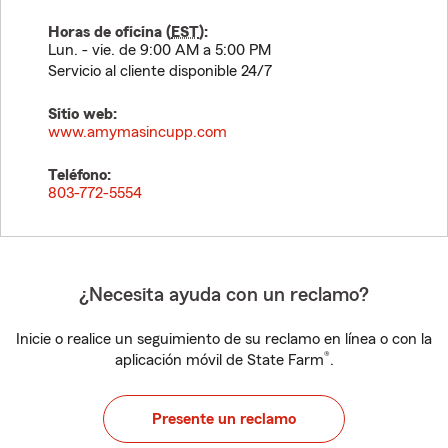
Horas de oficina (
EST
):
Lun. - vie. de 9:00 AM a 5:00 PM
Servicio al cliente disponible 24/7
Sitio web:
www.amymasincupp.com
Teléfono:
803-772-5554
¿Necesita ayuda con un reclamo?
Inicie o realice un seguimiento de su reclamo en línea o con la
®
aplicación móvil de State Farm
.
Presente un reclamo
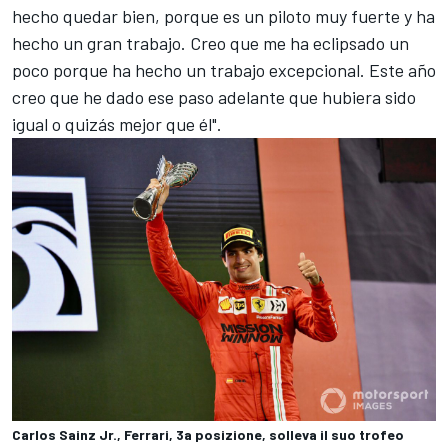
hecho quedar bien, porque es un piloto muy fuerte y ha
hecho un gran trabajo. Creo que me ha eclipsado un
poco porque ha hecho un trabajo excepcional. Este año
creo que he dado ese paso adelante que hubiera sido
igual o quizás mejor que él".
Carlos Sainz Jr., Ferrari, 3a posizione, solleva il suo trofeo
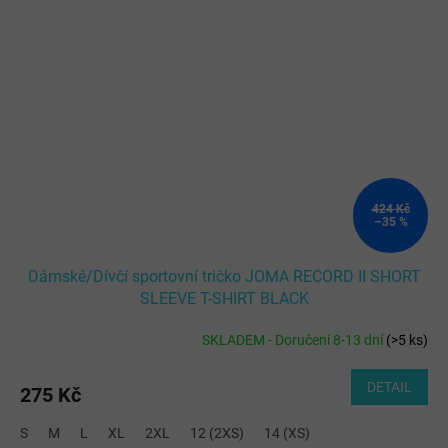
424 Kč
–35 %
Dámské/Dívčí sportovní tričko JOMA RECORD II SHORT
SLEEVE T-SHIRT BLACK
SKLADEM - Doručení 8-13 dní
(
>5 ks
)
DETAIL
275 Kč
S
M
L
XL
2XL
12 (2XS)
14 (XS)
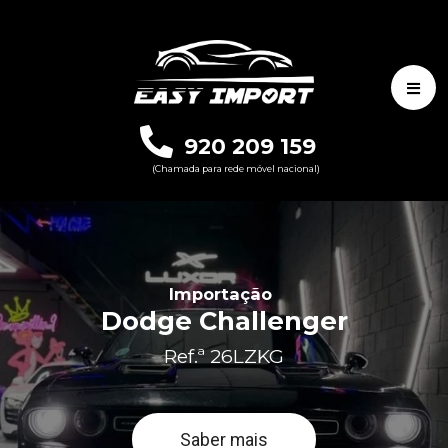
920 209 159
(Chamada para rede móvel nacional)
Importação
Dodge Challenger
Ref.ª 26LZKG
Saber mais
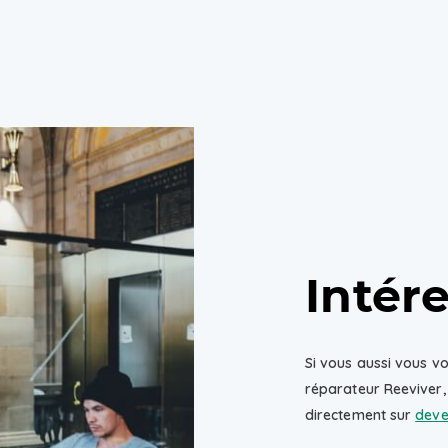
Intér
Si vous aussi vous vo
réparateur Reeviver,
directement sur
deve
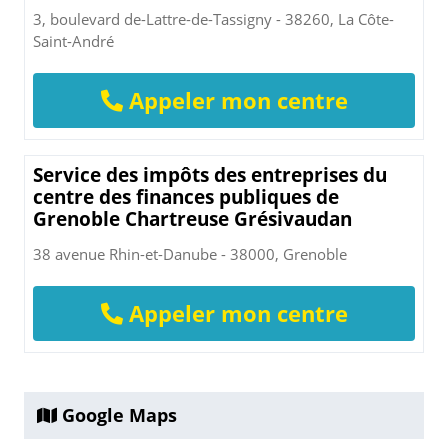
3, boulevard de-Lattre-de-Tassigny - 38260, La Côte-
Saint-André
Appeler mon centre
Service des impôts des entreprises du
centre des finances publiques de
Grenoble Chartreuse Grésivaudan
38 avenue Rhin-et-Danube - 38000, Grenoble
Appeler mon centre
Google Maps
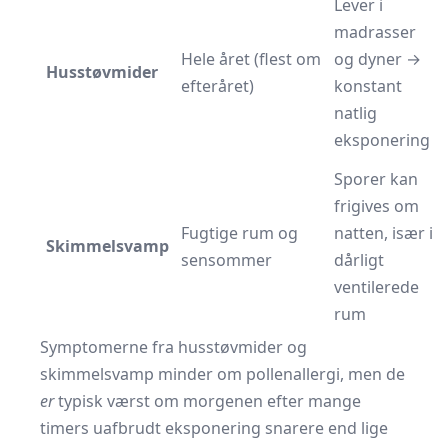
Lever i
madrasser
Hele året (flest om
og dyner →
Husstøvmider
efteråret)
konstant
natlig
eksponering
Sporer kan
frigives om
Fugtige rum og
natten, især i
Skimmelsvamp
sensommer
dårligt
ventilerede
rum
Symptomerne fra husstøvmider og
skimmelsvamp minder om pollenallergi, men de
er
typisk værst om morgenen efter mange
timers uafbrudt eksponering snarere end lige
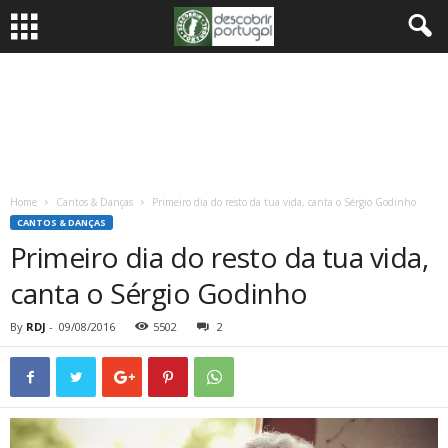
Home
Cantos & Danças
Primeiro dia do resto da tua vida, canta o Sérgio Godinho
CANTOS & DANÇAS
Primeiro dia do resto da tua vida,
canta o Sérgio Godinho
By
RDJ
-
09/08/2016
5502
2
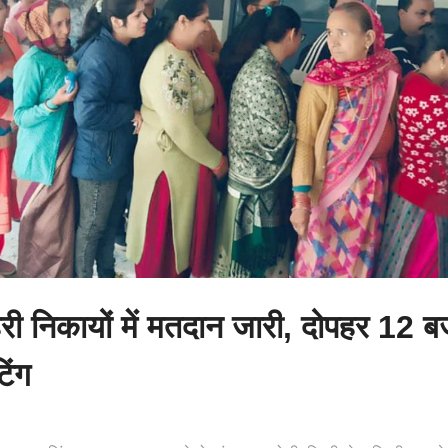
री निकायों में मतदान जारी, दोपहर 12 
िंग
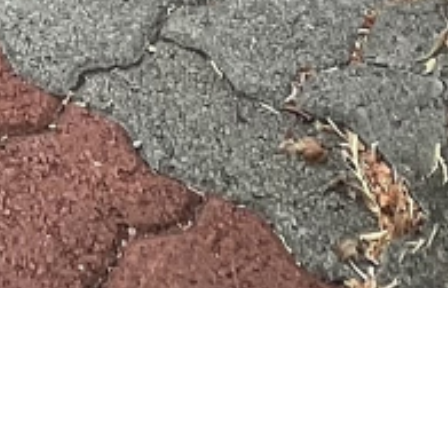
restige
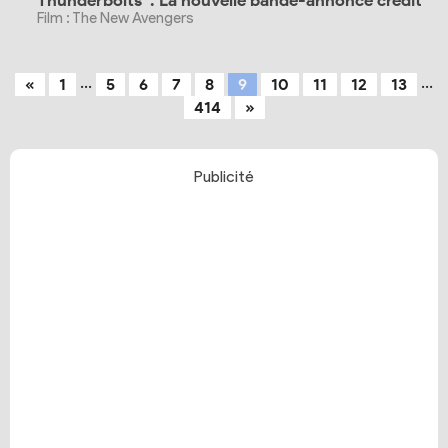
Thunderbolts*: La nouvelle bande-annonce crédite t
Film : The New Avengers
...
...
«
1
5
6
7
8
9
10
11
12
13
414
»
Publicité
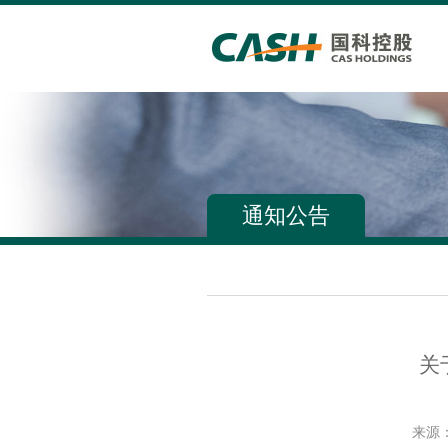
通知公告
关
来源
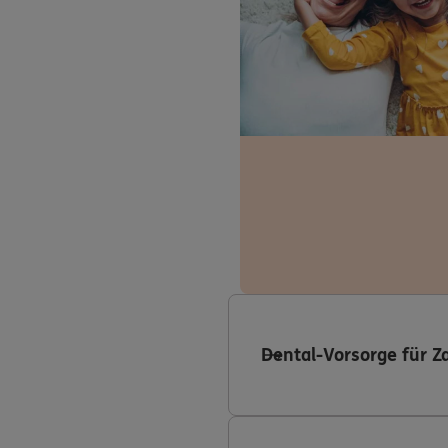
Dental-Vorsorge für Z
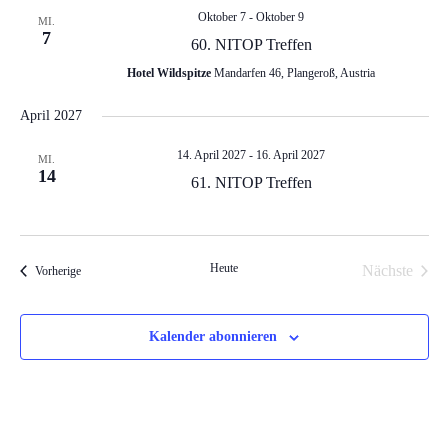
n
g
Oktober 7
-
Oktober 9
MI.
g
7
60. NITOP Treffen
A
Hotel Wildspitze
Mandarfen 46, Plangeroß, Austria
e
n
April 2027
n
s
14. April 2027
-
16. April 2027
MI.
14
S
i
61. NITOP Treffen
c
u
Heute
h
Nächste
Veranstaltungen
Vorherige
c
Veranstal
t
h
Kalender abonnieren
e
e
n
u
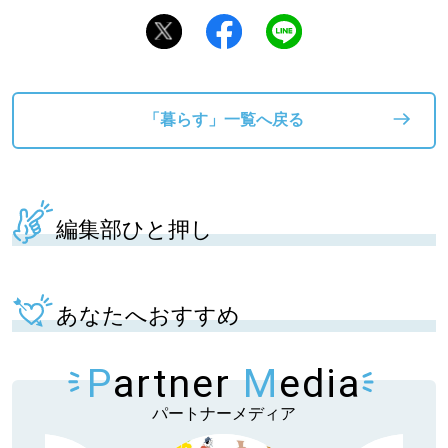
「暮らす」一覧へ戻る
編集部ひと押し
あなたへおすすめ
P
artner
M
edia
パートナーメディア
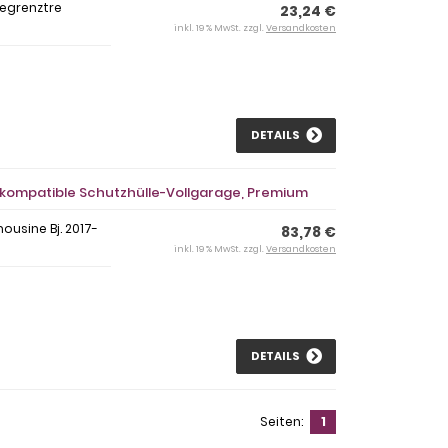
begrenztre
23,24 €
inkl. 19 % MwSt. zzgl.
Versandkosten
DETAILS
- kompatible Schutzhülle-Vollgarage, Premium
ousine Bj. 2017-
83,78 €
inkl. 19 % MwSt. zzgl.
Versandkosten
DETAILS
Seiten:
1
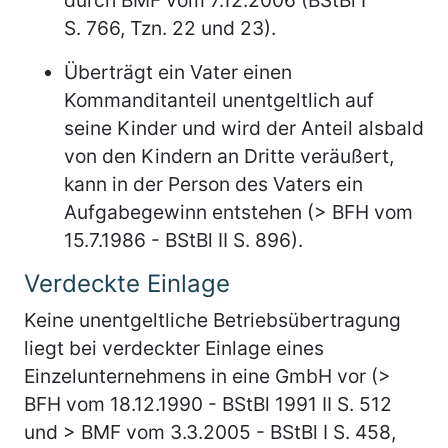
S. 766, Tzn. 22 und 23).
Überträgt ein Vater einen
Kommanditanteil unentgeltlich auf
seine Kinder und wird der Anteil alsbald
von den Kindern an Dritte veräußert,
kann in der Person des Vaters ein
Aufgabegewinn entstehen (> BFH vom
15.7.1986 - BStBl II S. 896).
Verdeckte Einlage
Keine unentgeltliche Betriebsübertragung
liegt bei verdeckter Einlage eines
Einzelunternehmens in eine GmbH vor (>
BFH vom 18.12.1990 - BStBl 1991 II S. 512
und > BMF vom 3.3.2005 - BStBl I S. 458,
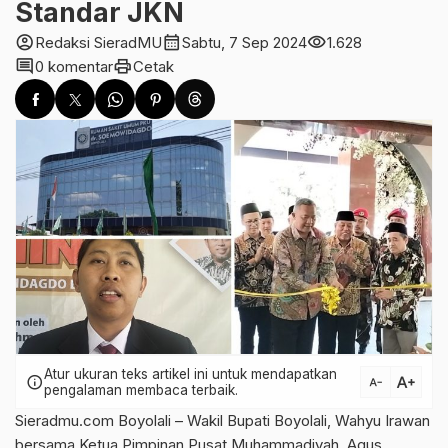
Standar JKN
account_circle
calendar_month
visibility
Redaksi SieradMU
Sabtu, 7 Sep 2024
1.628
comment
print
0 komentar
Cetak
Atur ukuran teks artikel ini untuk mendapatkan
text_increase
info
text_decrease
pengalaman membaca terbaik.
Sieradmu.com Boyolali – Wakil Bupati Boyolali, Wahyu Irawan
bersama Ketua Pimpinan Pusat Muhammadiyah, Agus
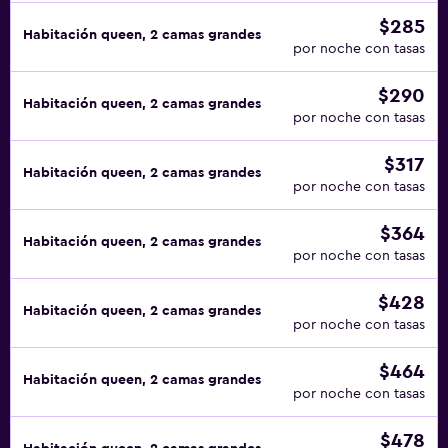
$285
Habitación queen, 2 camas grandes
por noche con tasas
$290
Habitación queen, 2 camas grandes
por noche con tasas
$317
Habitación queen, 2 camas grandes
por noche con tasas
$364
Habitación queen, 2 camas grandes
por noche con tasas
$428
Habitación queen, 2 camas grandes
por noche con tasas
$464
Habitación queen, 2 camas grandes
por noche con tasas
$478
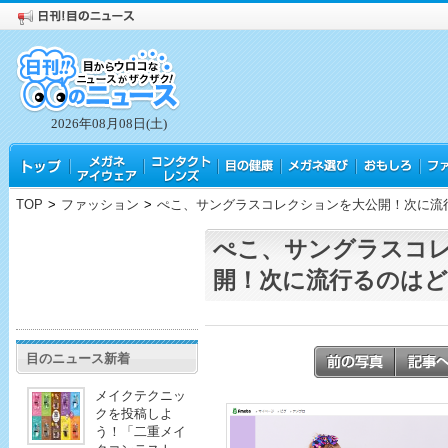
2026年08月08日(土)
TOP
>
ファッション
>
ぺこ、サングラスコレクションを大公開！次に流
ぺこ、サングラスコ
開！次に流行るのはど
目のニュース新着
メイクテクニッ
クを投稿しよ
う！「二重メイ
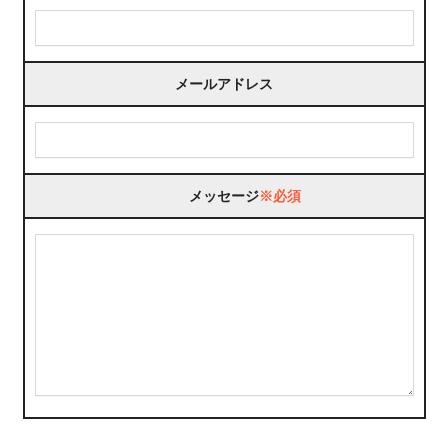
メールアドレス
メッセージ
※必須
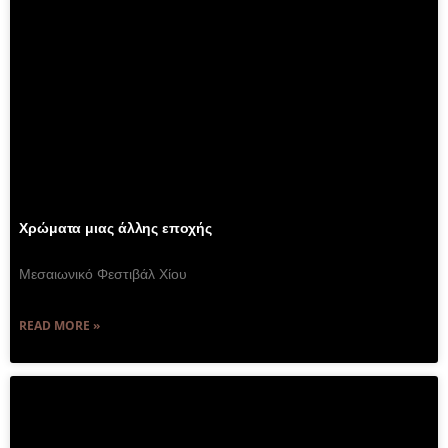
Χρώματα μιας άλλης εποχής
Μεσαιωνικό Φεστιβάλ Χίου
READ MORE »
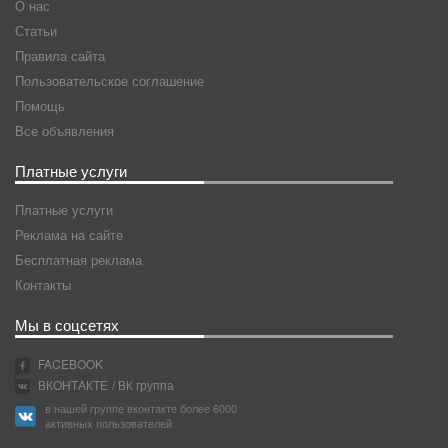
О нас
Статьи
Правила сайта
Пользовательское соглашение
Помощь
Все объявления
Платные услуги
Платные услуги
Реклама на сайте
Бесплатная реклама
Контакты
Мы в соцсетях
FACEBOOK
ВКОНТАКТЕ
/ ВК группа
в нашей группе вконтакте более 6000
активных пользователей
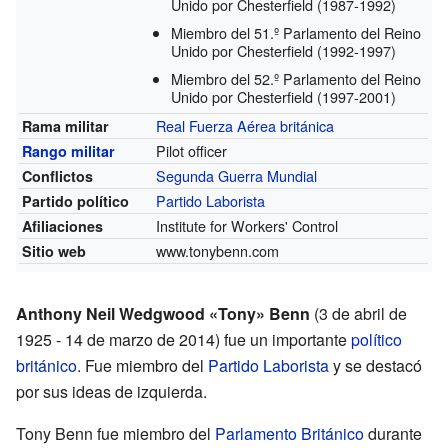
Unido por Chesterfield
(1987-1992)
Miembro del 51.º Parlamento del Reino
Unido por Chesterfield
(1992-1997)
Miembro del 52.º Parlamento del Reino
Unido por Chesterfield
(1997-2001)
Real Fuerza Aérea británica
Rama militar
Pilot officer
Rango militar
Segunda Guerra Mundial
Conflictos
Partido Laborista
Partido político
Institute for Workers' Control
Afiliaciones
www.tonybenn.com
Sitio web
Anthony Neil Wedgwood «Tony» Benn
(3 de abril de
1925 - 14 de marzo de 2014) fue un importante
político
británico
. Fue miembro del
Partido Laborista
y se destacó
por sus ideas de izquierda.
Tony Benn fue miembro del
Parlamento Británico
durante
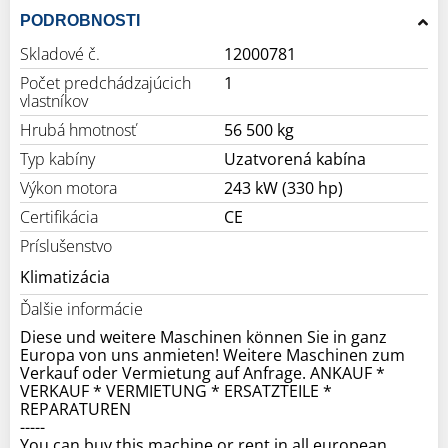
PODROBNOSTI
Skladové č.
12000781
Počet predchádzajúcich
1
vlastníkov
Hrubá hmotnosť
56 500 kg
Typ kabíny
Uzatvorená kabína
Výkon motora
243 kW (330 hp)
Certifikácia
CE
Príslušenstvo
Klimatizácia
Ďalšie informácie
Diese und weitere Maschinen können Sie in ganz
Europa von uns anmieten! Weitere Maschinen zum
Verkauf oder Vermietung auf Anfrage. ANKAUF *
VERKAUF * VERMIETUNG * ERSATZTEILE *
REPARATUREN
-----
You can buy this machine or rent in all european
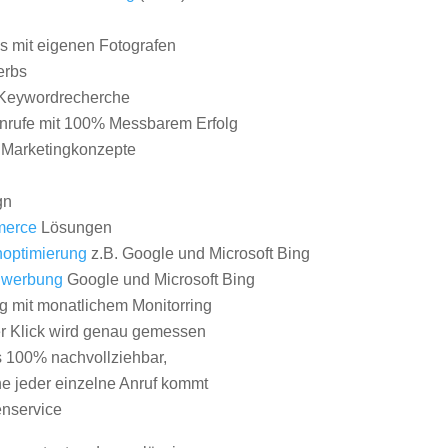
 mit eigenen Fotografen
erbs
Keywordrecherche
nrufe mit 100% Messbarem Erfolg
e Marketingkonzepte
gn
erce
Lösungen
optimierung
z.B. Google und Microsoft Bing
nwerbung
Google und Microsoft Bing
g mit monatlichem Monitorring
er Klick wird genau gemessen
s 100% nachvollziehbar,
 jeder einzelne Anruf kommt
nservice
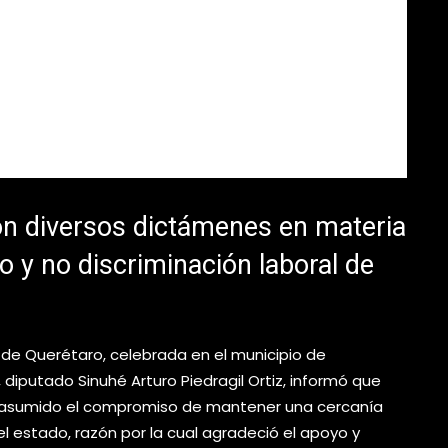
on diversos dictámenes en materia
o y no discriminación laboral de
o de Querétaro, celebrada en el municipio de
 diputado Sinuhé Arturo Piedragil Ortiz, informó que
n asumido el compromiso de mantener una cercanía
el estado, razón por la cual agradeció el apoyo y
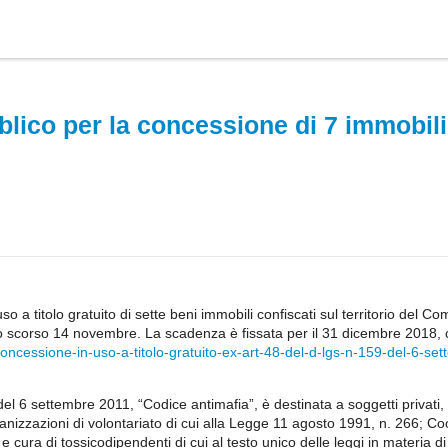
lico per la concessione di 7 immobili
o a titolo gratuito di sette beni immobili confiscati sul territorio del Co
o scorso 14 novembre. La scadenza è fissata per il 31 dicembre 2018, co
concessione-in-uso-a-titolo-gratuito-ex-art-48-del-d-lgs-n-159-del-6-se
9 del 6 settembre 2011, “Codice antimafia”, è destinata a soggetti privati,
nizzazioni di volontariato di cui alla Legge 11 agosto 1991, n. 266; Co
cura di tossicodipendenti di cui al testo unico delle leggi in materia di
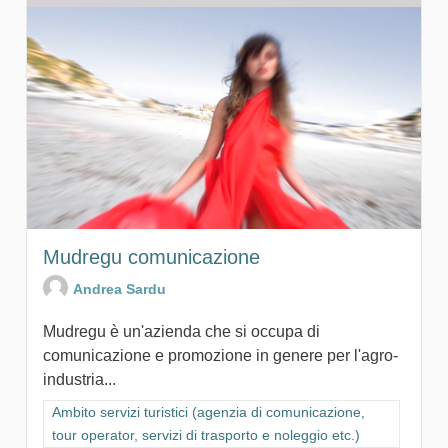
Mudregu comunicazione
Andrea Sardu
Mudregu è un'azienda che si occupa di
comunicazione e promozione in genere per l'agro-
industria...
Filtra i risultati per categoria: Ambito servizi turistici (agenzia
Ambito servizi turistici (agenzia di comunicazione,
tour operator, servizi di trasporto e noleggio etc.)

◆ Task description: Which lines above include the word "Maschinen"? Show each one.

◆ Solution below:
Diese und weitere Maschinen können Sie in ganz
Europa von uns anmieten! Weitere Maschinen zum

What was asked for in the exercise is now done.